Detecting Progress

The desire for detecting progress clearly needs more than an estimate of the whole project. In the movie, Captain Ron, there’s a great storm scene where the passengers are getting antsy about the voyage. Captain Ron reassures everyone that they’re not lost; in fact, they’re almost at their destination.

"When we left, we had just enough fuel to make it to San Juan. And now...we are out of fuel!"

Clearly it’s desirable to have some earlier, and more reliable, indication of our progress or lack of progress. It’s prudent to consider how circumstances might change. A sailboat in a storm gets pushed around a lot by the wind and the wind-driven currents. These invisibly push you off your intended course, requiring more fuel or more sailing time to reach your intended destination. We’d like to notice such a situation in time to take action, such as choosing a different destination for this passage. As we’ll see in Danger Bearings, we can set up some prior expectations to warn us when we’re not making the desired progress.

Software development projects get pushed off their expected track, too. Unexpected hardships and side investigations come up. New goals get added and original goals get amended with more detail. Expectations change, sometimes implicitly rather than explicitly. “How we’re doing” can be as difficult to ascertain in a software development project as it is in a sailboat making an offshore ocean passage.

So you need a good way to track progress. Progress toward what? Toward our goal. Which goal is that? Do we all have the same goal in mind? Do we have the same goal in mind from day to day? Even when we agree on a goal specified in a short phrase, we may have different pictures in our minds.

Then there are contextual goals surrounding the nominal goal on which we’ve agreed. The organization’s mission statement likely expresses some high-minded organizational goals that may or may not give you some distinguishable direction. Realizing the capability intended for the system to provide is another goal. So is the desired impact from automating that capability, such as any expected profit or savings to the organization, or the effects of exercising a capability you didn’t have before. Personal goals—for example, displaying our competence to ourselves and others, avoiding rebuke or blame, and taking home a paycheck—are mixed in with these.

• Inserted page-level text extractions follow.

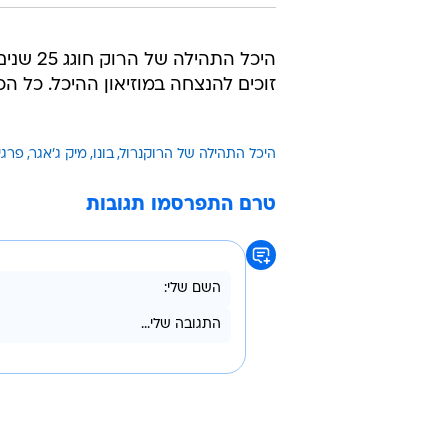
היכל הת
זוכים להנצחה במוזיאון ההיכל. כל ה
היכל התהילה של הרוקנרול
בונו
מיק ג'אגר
פרגי
טרם התפרסמו תגובות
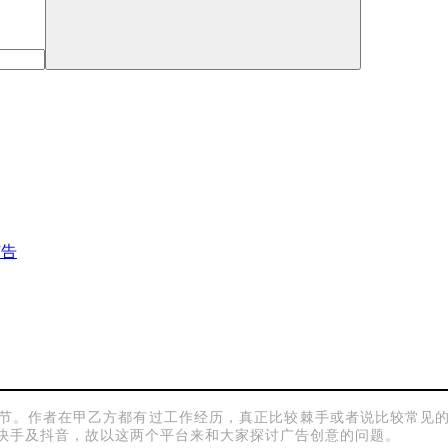
广告
节。作者在甲乙方都有过工作经历，真正比较棘手或者说比较常见
快手及抖音，故以这两个平台来和大家探讨广告创意的问题。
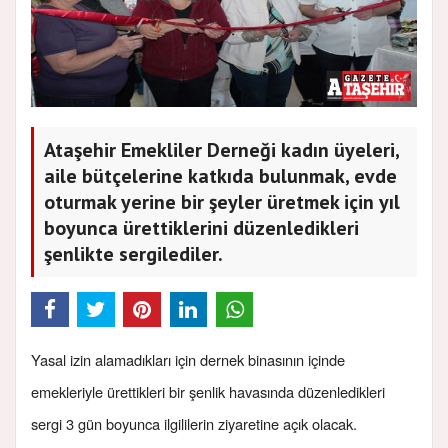
Ataşehir Emekliler Derneği kadın üyeleri,
aile bütçelerine katkıda bulunmak, evde
oturmak yerine bir şeyler üretmek için yıl
boyunca ürettiklerini düzenledikleri
şenlikte sergilediler.
Yasal izin alamadıkları için dernek binasının içinde
emekleriyle ürettikleri bir şenlik havasında düzenledikleri
sergi 3 gün boyunca ilgililerin ziyaretine açık olacak.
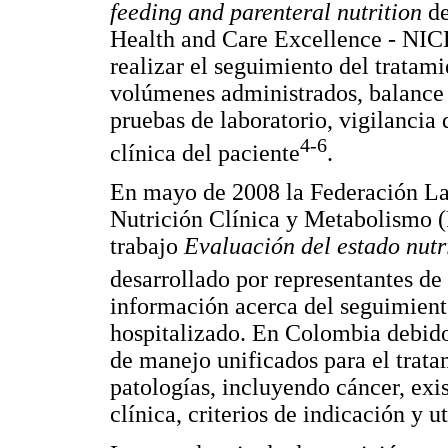
feeding and parenteral nutrition
de
Health and Care Excellence - NIC
realizar el seguimiento del tratami
volúmenes administrados, balance 
pruebas de laboratorio, vigilancia 
4-6
clínica del paciente
.
En mayo de 2008 la Federación La
Nutrición Clínica y Metabolismo
trabajo
Evaluación del estado nutr
desarrollado por representantes de 
información acerca del seguimiento
hospitalizado. En Colombia debido
de manejo unificados para el tratam
patologías, incluyendo cáncer, exis
clínica, criterios de indicación y u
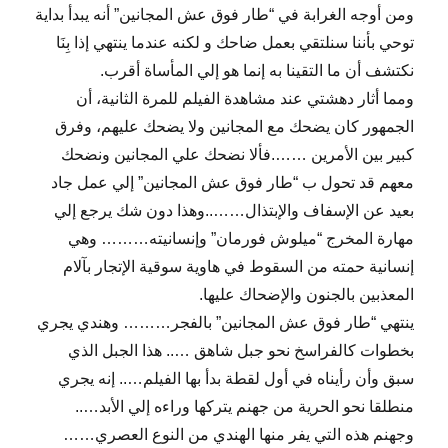
ومن أوجه الغرابة في “طار فوق عش المجانين” أنه يبدأ بداية
توحي بأننا سنلتقي بعمل ضاحك و لكنه عندما ينتهي إذا بِنَا
نكتشف أن ما التقينا به إنما هو إلي المأساة أقرب.
ومما أثار دهشتي عند مشاهدة الفيلم للمرة الثانية، أن
الجمهور كان يضحك مع المجانين ولا يضحك عليهم، وفرق
كبير بين الأمرين …….فألا نضحك علي المجانين ونضحك
معهم قد تحول ب “طار فوق عش المجانين” إلي عمل جاد
بعيد عن الإسفاف والإبتذال……..وهذا دون شك يرجع إلي
مهارة المخرج “ميلوش فورمان” وإنسانيته……… وهي
إنسانية حمته من السقوط في هاوية سوقية الإتجار بآلام
المعذبين بالجنون والإضحاك عليها.
ينتهي “طار فوق عش المجانين” بالفجر……… وهندي يجري
بخطوات كالفراسخ نحو جبل شاهق ….. هذا الجبل الذي
سبق وأن رأيناه في أول لقطة بدأ بها الفيلم….. إنه يجري
منطلقا نحو الحرية من جهنم يتركها وراءه إلي الأبد…..
وجهنم هذه التي يفر منها الهندي من النوع العصري……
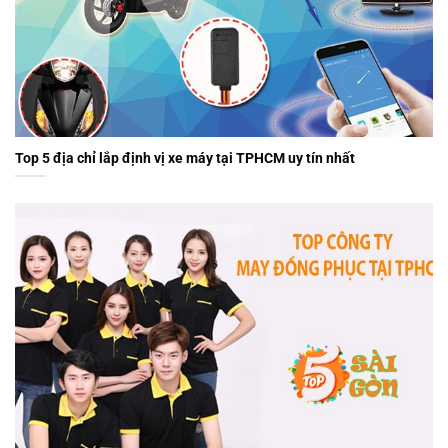
Top 5 địa chỉ lắp định vị xe máy tại TPHCM uy tín nhất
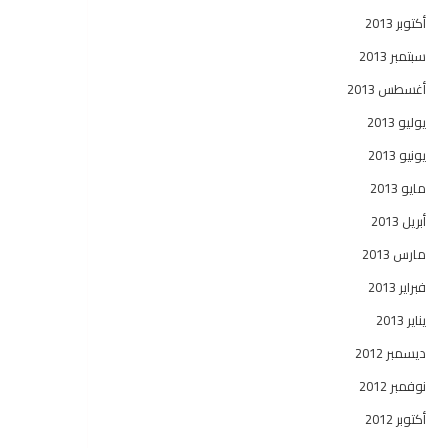
أكتوبر 2013
سبتمبر 2013
أغسطس 2013
يوليو 2013
يونيو 2013
مايو 2013
أبريل 2013
مارس 2013
فبراير 2013
يناير 2013
ديسمبر 2012
نوفمبر 2012
أكتوبر 2012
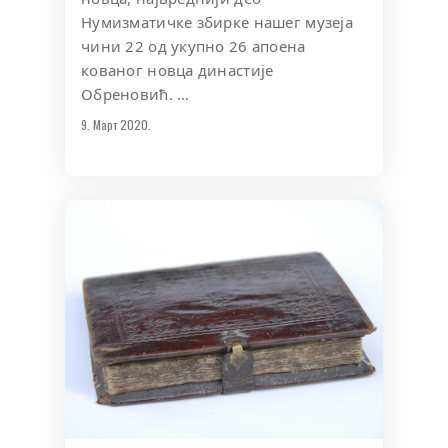
Нумизматичке збирке нашег музеја
чини 22 од укупно 26 апоена
кованог новца династије
Обреновић. …
9. Март 2020.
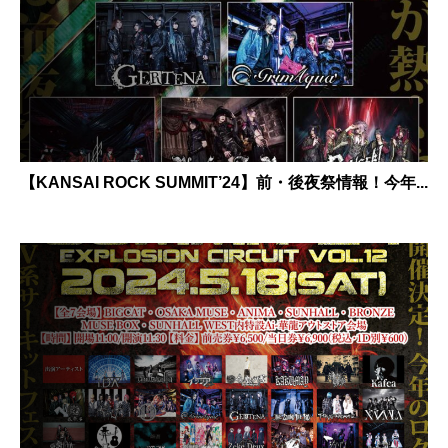
【KANSAI ROCK SUMMIT’24】前・後夜祭情報！今年...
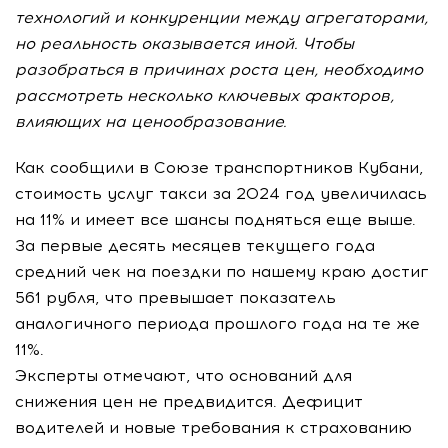
технологий и конкуренции между агрегаторами,
но реальность оказывается иной. Чтобы
разобраться в причинах роста цен, необходимо
рассмотреть несколько ключевых факторов,
влияющих на ценообразование.
Как сообщили в Союзе транспортников Кубани,
стоимость услуг такси за 2024 год увеличилась
на 11% и имеет все шансы подняться еще выше.
За первые десять месяцев текущего года
средний чек на поездки по нашему краю достиг
561 рубля, что превышает показатель
аналогичного периода прошлого года на те же
11%.
Эксперты отмечают, что оснований для
снижения цен не предвидится. Дефицит
водителей и новые требования к страхованию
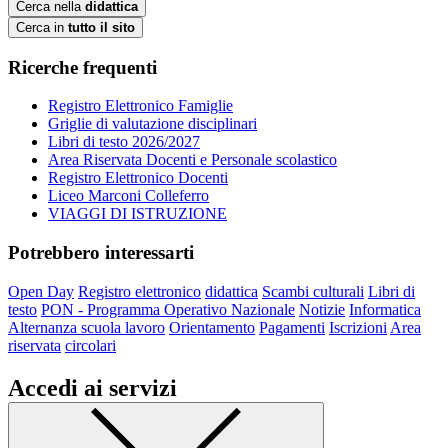
Cerca nella
didattica
Cerca in
tutto il sito
Ricerche frequenti
Registro Elettronico Famiglie
Griglie di valutazione disciplinari
Libri di testo 2026/2027
Area Riservata Docenti e Personale scolastico
Registro Elettronico Docenti
Liceo Marconi Colleferro
VIAGGI DI ISTRUZIONE
Potrebbero interessarti
Open Day
Registro elettronico
didattica
Scambi culturali
Libri di
testo
PON - Programma Operativo Nazionale
Notizie
Informatica
Alternanza scuola lavoro
Orientamento
Pagamenti
Iscrizioni
Area
riservata
circolari
Accedi ai servizi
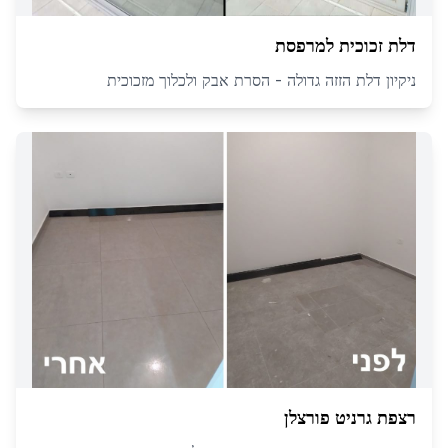
דלת זכוכית למרפסת
ניקיון דלת הזזה גדולה - הסרת אבק ולכלוך מזכוכית
רצפת גרניט פורצלן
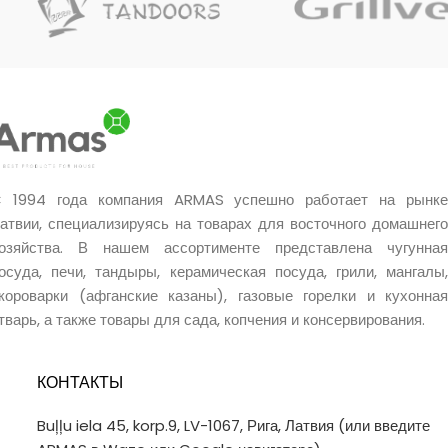
нержавеющей стали, она
долговечна и эффективна даже
в самых сложных условиях.
 1994 года компания ARMAS успешно работает на рынке
атвии, специализируясь на товарах для восточного домашнего
озяйства. В нашем ассортименте представлена чугунная
осуда, печи, тандыры, керамическая посуда, грили, мангалы,
короварки (афганские казаны), газовые горелки и кухонная
тварь, а также товары для сада, копчения и консервирования.
КОНТАКТЫ
Buļļu iela 45, korp.9, LV-1067, Рига, Латвия (или введите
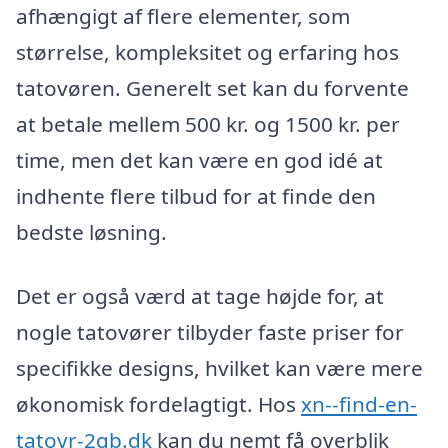
afhængigt af flere elementer, som
størrelse, kompleksitet og erfaring hos
tatovøren. Generelt set kan du forvente
at betale mellem 500 kr. og 1500 kr. per
time, men det kan være en god idé at
indhente flere tilbud for at finde den
bedste løsning.
Det er også værd at tage højde for, at
nogle tatovører tilbyder faste priser for
specifikke designs, hvilket kan være mere
økonomisk fordelagtigt. Hos
xn--find-en-
tatovr-2qb.dk
kan du nemt få overblik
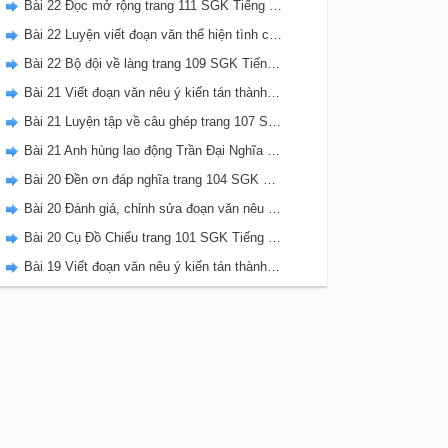
Bài 22 Đọc mở rộng trang 111 SGK Tiếng Việt 5 Kết nối tri thức tập 2
Bài 22 Luyện viết đoạn văn thể hiện tình cảm, cảm xúc về một sự việc trang 111 SGK Tiếng Việt 5 Kết nối tri thức tập 2
Bài 22 Bộ đội về làng trang 109 SGK Tiếng Việt 5 Kết nối tri thức tập 2
Bài 21 Viết đoạn văn nêu ý kiến tán thành một sự việc, hiện tượng (Bài viết số 2) trang 108 SGK Tiếng Việt 5 Kết nối tri thức tập 2
Bài 21 Luyện tập về câu ghép trang 107 SGK Tiếng Việt 5 Kết nối tri thức tập 2
Bài 21 Anh hùng lao động Trần Đại Nghĩa trang 106 SGK Tiếng Việt 5 Kết nối tri thức tập 2
Bài 20 Đền ơn đáp nghĩa trang 104 SGK Tiếng Việt 5 Kết nối tri thức tập 2
Bài 20 Đánh giá, chỉnh sửa đoạn văn nêu ý kiến tán thành một sự vật, hiện tượng trang 103 SGK Tiếng Việt 5 Kết nối tri thức tập 2
Bài 20 Cụ Đồ Chiểu trang 101 SGK Tiếng Việt 5 Kết nối tri thức tập 2
Bài 19 Viết đoạn văn nêu ý kiến tán thành một sự việc, hiện tượng (Bài viết số 1) trang 100 SGK Tiếng Việt 5 Kết nối tri thức tập 2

Measuring progress toward a goal is tricky. You can see what you’ve done, but you have to estimate what you have yet to do. Sometimes you can’t even tell what part of what you’ve done will help fulfill the intention of the project. You may have started some speculative work that didn’t turn out to be as useful as you’d imagined. You may have made some mistakes that you’ll need to correct. When you discover such things, you need to subtract from what you had perceived as progress and add to what you estimate as remaining work. In some cases, there is possibility that the goal is not possible to reach.